[Nah] = can't fill that section in right now.

Dillionv2

Summary

Task: Text-Generation
Total training time: 35 hours
Inputs: text
Outputs: text
Params: ~1.3M
Final Loss: 3.078
Important Benchmark Scores:
   1. ARC Easy - 29.63%
   2. BLiMP - 64.96%
   3. HellaSwag - 27.27%
Framework: PyTorch, transformers
Author: Paul Courneya (Harley-ml)

Description

Dillionv2 is our second generation model of the Dillion SLM family.

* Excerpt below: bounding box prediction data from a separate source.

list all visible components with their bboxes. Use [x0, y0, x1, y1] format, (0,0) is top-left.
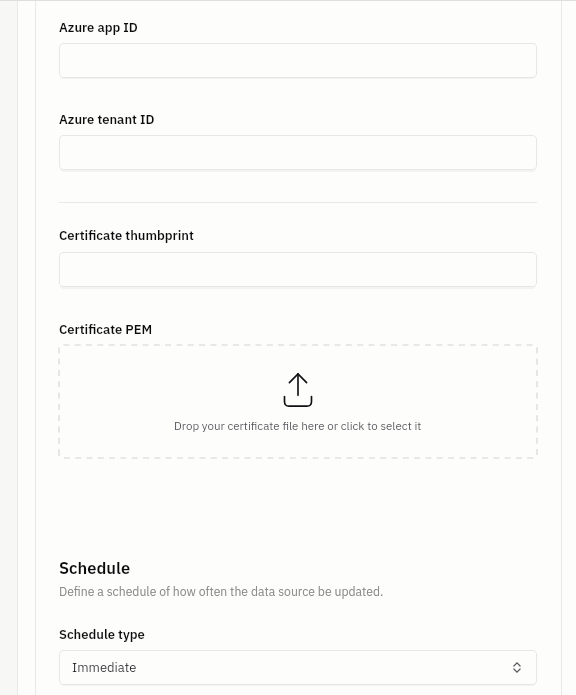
button[interactable]: Immediate	[59, 650, 537, 685]
button[interactable]	[59, 43, 537, 78]
staticText: Define a schedule of how often the data …	[59, 583, 384, 599]
staticText: Certificate thumbprint	[59, 227, 194, 244]
staticText: Schedule	[59, 557, 131, 578]
button[interactable]: Upload certificate file	[59, 345, 537, 458]
button[interactable]	[59, 135, 537, 170]
staticText: Drop your certificate file here or click…	[174, 418, 422, 433]
button[interactable]	[59, 252, 537, 287]
staticText: Immediate	[72, 659, 137, 676]
staticText: Azure app ID	[59, 19, 138, 36]
staticText: Certificate PEM	[59, 321, 153, 338]
staticText: Azure tenant ID	[59, 111, 155, 128]
staticText: Schedule type	[59, 626, 145, 643]
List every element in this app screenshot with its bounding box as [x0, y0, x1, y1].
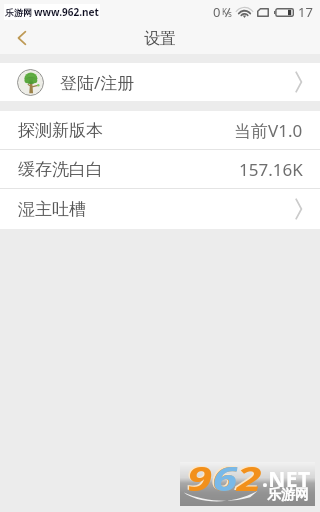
staticText: 探测新版本 [18, 120, 103, 141]
button[interactable]: 登陆/注册 [0, 63, 320, 101]
staticText: 0 [213, 3, 221, 21]
staticText: s [228, 8, 232, 19]
button[interactable]: 探测新版本 [0, 111, 320, 149]
staticText: 962 [187, 455, 262, 499]
staticText: www.962.net [34, 5, 99, 19]
button[interactable]: Back [0, 24, 44, 54]
staticText: .NET [262, 465, 311, 494]
staticText: K [222, 6, 227, 17]
staticText: 湿主吐槽 [18, 199, 86, 220]
staticText: 登陆/注册 [60, 71, 135, 94]
button[interactable]: 湿主吐槽 [0, 189, 320, 229]
staticText: 当前V1.0 [234, 119, 303, 142]
staticText: 6 [212, 455, 238, 499]
staticText: 157.16K [239, 158, 303, 181]
staticText: 9 [187, 455, 212, 499]
staticText: 设置 [144, 29, 176, 49]
staticText: 17 [298, 3, 313, 21]
staticText: 乐游网 [5, 7, 32, 18]
staticText: 962 [186, 454, 261, 498]
staticText: 缓存洗白白 [18, 159, 103, 180]
staticText: 乐游网 [267, 486, 309, 504]
button[interactable]: 缓存洗白白 [0, 150, 320, 188]
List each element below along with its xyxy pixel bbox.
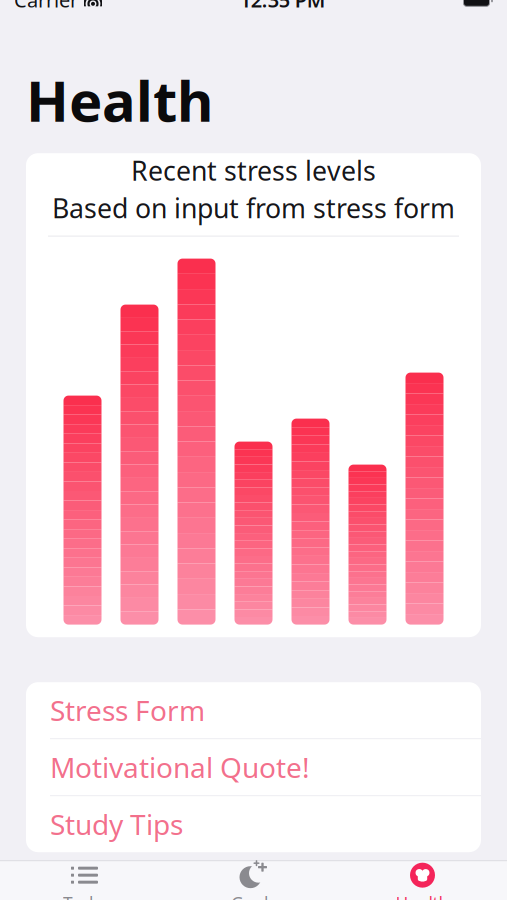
button[interactable]: Motivational Quote! xyxy=(26,739,481,795)
button[interactable]: Stress Form xyxy=(26,682,481,738)
button[interactable]: Study Tips xyxy=(26,796,481,852)
staticText: Recent stress levels xyxy=(131,153,376,188)
button[interactable]: Tasks xyxy=(0,861,169,900)
button[interactable]: Health xyxy=(338,861,507,900)
staticText: Health xyxy=(26,63,213,137)
staticText: Carrier xyxy=(14,0,78,13)
staticText: Health xyxy=(396,892,450,900)
staticText: Study Tips xyxy=(50,806,183,843)
staticText: 12:35 PM xyxy=(240,0,326,13)
staticText: Motivational Quote! xyxy=(50,749,310,786)
button[interactable]: Goals xyxy=(169,861,338,900)
staticText: Tasks xyxy=(63,892,106,900)
staticText: Goals xyxy=(231,892,276,900)
staticText: Stress Form xyxy=(50,692,205,729)
staticText: Based on input from stress form xyxy=(52,190,455,226)
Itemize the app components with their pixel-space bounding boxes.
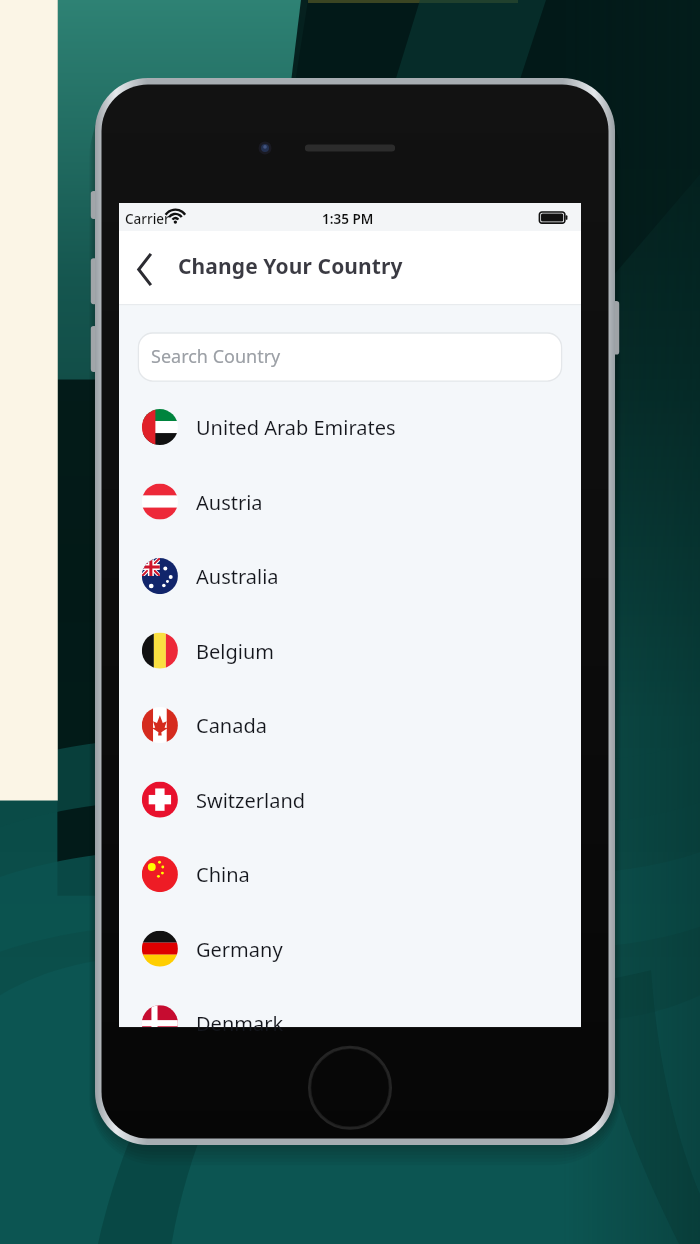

It is a significant improvement over v1 (in everything except ARC).

What changed

Dillion (v1) Dillionv2 why
9B token count 24B token count More tokens allow the model to see more patterns, improving almost everything.
FineWeb-edu dataset 9-source dataset FineWeb-edu is edu-filtered and pretty narrow in style. 9 sources allow the model to see more patterns, styles, and non-educational text, improving semantics.
72 hidden size 96 hidden size 72 was too narrow. 96 would allow the model to capture more complex patterns.
12 num layers 9 num layers To stay in the parameter budget.
288 intermediate size 288 intermediate size No change.
3 number of heads 3 number of heads No change.
3076 vocab size 2564 vocab size To free up parameters.
SGD optimizer AdamW optimizer AdamW is the modern choice and much better than SGD.
Cosine scheduler WSD scheduler WSD gives a better final loss.
Qwen3.5 architecture Qwen3.5 architecture No change.

Training

We trained Dillionv2 for one epoch on 24B tokens for a combined total of 35 hours on an RTX 2060 and two T4s from Kaggle with a batch size of 384 and a gradient accumulation of 2.

Dataset

The dataset is 34B tokens (we only use the first 24B) and 146GB in total:

  1. FineWeb-edu (35GB): Educational-filtered Common Crawl
  2. DCLM-Edu (20GB): Educational-filtered webtext
  3. The Pile Deduped (20GB): Broad, diverse 23-source dataset
  4. FineWeb-HQ (20GB): Knowledge-filtered Webtext
  5. FineMath (13GB): Math-filtered Common Crawl
  6. Cosmopedia-v2 (7GB): Synthetic textbooks
  7. Wikipedia (5GB): you better know what this is
  8. NpSetPython-Edu (3.5GB): normalized Python code
  9. Misc (600MB): LessWrong + HF configs + HF dataset/model cards

Training results

The final loss ended at 3.078, which is a perplexity of 21.417.

benchmarks

Benchmark Dillion Dillionv2
BLiMP 62.94% 64.96%
ARC Easy (Norm) 31.36% 29.63%
PiQA (Norm) 53.10% 53.16%
SWAG (Norm) 30.36% 32.07%
HellaSwag (Norm) 26.65% 27.37%
ArithMark 24.80% 27.00%
AVG 38.20% 39.03%

Dillionv2 shows stonger performace on multiple benchmarks than v1, except ARC. For a comphrehensive comparison among many small models, including my own, such as this one, go to AxiomicLab's Open SLM Leaderboard.

generations

[Nah]

Use Cases

  1. Educational research, learning, etc
  2. fine-tuning for downstream use
  3. deployment on edge devices
  4. or for fun

Limitations

Doesn't have any!! No!! It does not.. alright fine..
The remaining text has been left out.